-- Opening Marker --

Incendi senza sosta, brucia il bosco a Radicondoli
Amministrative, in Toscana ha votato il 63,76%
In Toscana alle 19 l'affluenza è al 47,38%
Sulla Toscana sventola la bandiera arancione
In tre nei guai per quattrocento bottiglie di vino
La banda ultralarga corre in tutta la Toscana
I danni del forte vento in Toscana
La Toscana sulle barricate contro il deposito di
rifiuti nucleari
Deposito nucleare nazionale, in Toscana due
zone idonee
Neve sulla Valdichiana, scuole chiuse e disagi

-- Closing Marker --

→ **Action item**
From the top of the listing above, restate each line word for word up to and including the line with "La Toscana sulle"; add nothing else.

→ **Exercise response**
Incendi senza sosta, brucia il bosco a Radicondoli
Amministrative, in Toscana ha votato il 63,76%
In Toscana alle 19 l'affluenza è al 47,38%
Sulla Toscana sventola la bandiera arancione
In tre nei guai per quattrocento bottiglie di vino
La banda ultralarga corre in tutta la Toscana
I danni del forte vento in Toscana
La Toscana sulle barricate contro il deposito di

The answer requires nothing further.